The following is a guest post by GW Ph.D. student “Jake Haselswerdt”:http://www.gwu.edu/~psc/people/stu_haselswerdtj.htm.
Last week, in reaction to “this Rasmussen poll”:http://www.rasmussenreports.com/public_content/politics/general_state_surveys/wisconsin/wisconsin_poll_support_for_budget_cutting_not_for_weakening_collective_bargaining_rights of Wisconsin voters, Josh Marshall “wrote”:http://www.talkingpointsmemo.com/archives/2011/03/rasmussen_walker_flailing.php:
bq. [W]hen you look at this poll the pro-union / anti-union division turns heavily on age too. The younger votes have a far more progressive views on public employees, unions, collective bargaining and so on…[F]or those of us with somewhat longer political memories this is actually pretty different from the way things used to be in the ’80s and ’90s. Back then it was older voters who tended to have more Democratic views on bread and butter economic issues. And it was younger voters who had more libertarian inclinations.
bq. There’s a fairly straightforward explanation for this. Back then older voters had formative political experiences from the 30s through the 50s. Today they’re based in the 60s through the 80s. Straightforward doesn’t mean it’s accurate. But I think that’s at least part of the explanation.
bq. There’s an argument from conservatives that this doesn’t represent a trend. It’s just that as you get married and have kids and have to handle a family budget, you develop more conservative economic values. And I think there’s definitely something to that argument. But again, I don’t think history really bears it out.
Marshall discusses a question that scholars of political behavior have studied for years: what is the nature of the relationship between age and political attitudes (in this case, attitudes toward labor unions)?
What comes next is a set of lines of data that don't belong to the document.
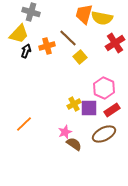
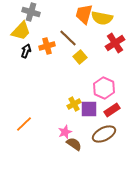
yellow trapezoid: moved 2 px right, 3 px up
purple square: moved 1 px down
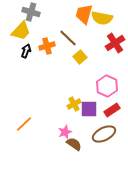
pink hexagon: moved 3 px right, 2 px up
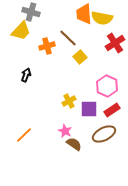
orange trapezoid: rotated 20 degrees counterclockwise
black arrow: moved 24 px down
yellow cross: moved 5 px left, 3 px up
orange line: moved 11 px down
pink star: moved 1 px up; rotated 24 degrees counterclockwise
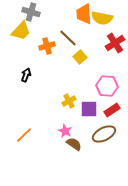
pink hexagon: rotated 20 degrees counterclockwise
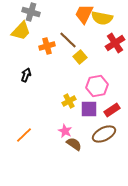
orange trapezoid: rotated 30 degrees clockwise
brown line: moved 2 px down
pink hexagon: moved 10 px left; rotated 15 degrees counterclockwise
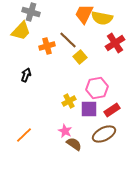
pink hexagon: moved 2 px down
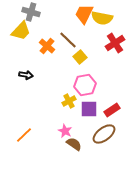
orange cross: rotated 35 degrees counterclockwise
black arrow: rotated 80 degrees clockwise
pink hexagon: moved 12 px left, 3 px up
brown ellipse: rotated 10 degrees counterclockwise
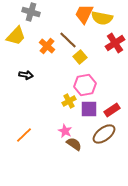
yellow trapezoid: moved 5 px left, 5 px down
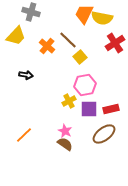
red rectangle: moved 1 px left, 1 px up; rotated 21 degrees clockwise
brown semicircle: moved 9 px left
Is it best understood as a generational effect (with age cohorts differing from one another consistently over time due to different formative experiences) or a life cycle effect (in which political attitudes shift predictably as a cohort ages)?
Luckily, the American National Election Studies have been collecting data on Americans’ attitudes toward labor unions since 1964, which helps us answer this question. Specifically, ANES respondents are asked to rate labor unions on a 100-point “feeling thermometer,” with higher scores representing warmer feelings toward unions. The figure below shows the aggregate trend in the mean thermometer score over time (note that data are missing for 1970, 1978, 1982 and 2006).
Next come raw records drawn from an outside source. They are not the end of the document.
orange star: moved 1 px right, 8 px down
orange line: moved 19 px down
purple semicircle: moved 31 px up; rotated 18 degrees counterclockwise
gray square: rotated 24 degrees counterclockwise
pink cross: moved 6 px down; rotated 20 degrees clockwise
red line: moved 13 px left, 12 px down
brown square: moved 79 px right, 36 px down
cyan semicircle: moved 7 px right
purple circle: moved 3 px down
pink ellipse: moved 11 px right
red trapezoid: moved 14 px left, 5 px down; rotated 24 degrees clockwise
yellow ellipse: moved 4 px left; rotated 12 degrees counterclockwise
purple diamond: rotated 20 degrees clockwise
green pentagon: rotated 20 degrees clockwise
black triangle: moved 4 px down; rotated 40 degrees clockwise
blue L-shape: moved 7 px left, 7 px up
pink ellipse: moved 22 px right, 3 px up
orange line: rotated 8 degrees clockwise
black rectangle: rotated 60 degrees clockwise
At least in the aggregate, Americans’ attitudes about labor unions appear surprisingly stable over time. There are spikes and dips to be sure, but the mean thermometer score never falls below 55.3 (1986) and never rises above 67.2 (1972). Although union membership may have declined precipitously in recent decades, Americans’ favorable feelings toward unions have not; in fact, the mean thermometer scores in 2004 and 2008 (around 63) are actually higher than the scores in the 1960s (between 57 and 59). Of course, this graph tells us nothing about life cycle or generational effects. The following graph overlays the trend lines for the four most recent age cohorts coded by the ANES. Note that the y-axis on this graph is truncated so the differences between cohorts are more visible.
First, there appear to be generational differences here, though they are not always especially pronounced. During and after the late 1990s, for example, the 1975-1990 cohort (roughly the “under 40” voters that Rasmussen found to be most supportive of the Wisconsin Democrats) is the most enthusiastic about unions, followed by the 1959-1974 and 1927-1942 cohorts. (The large spike for the latter in 2008 may be a statistical anomaly, since there were only 70 respondents in this cohort in the 2008 survey.) The 1943-1958 cohort is the least enthusiastic, at least until 2008. The modestly more conservative attitude toward unions among the 1943-1958 cohort relative to the 1927-1942 cohort supports Marshall’s memory regarding the economic conservatism of younger people during the 1980s and 1990s (though this cohort was hardly “young” by the 1990s).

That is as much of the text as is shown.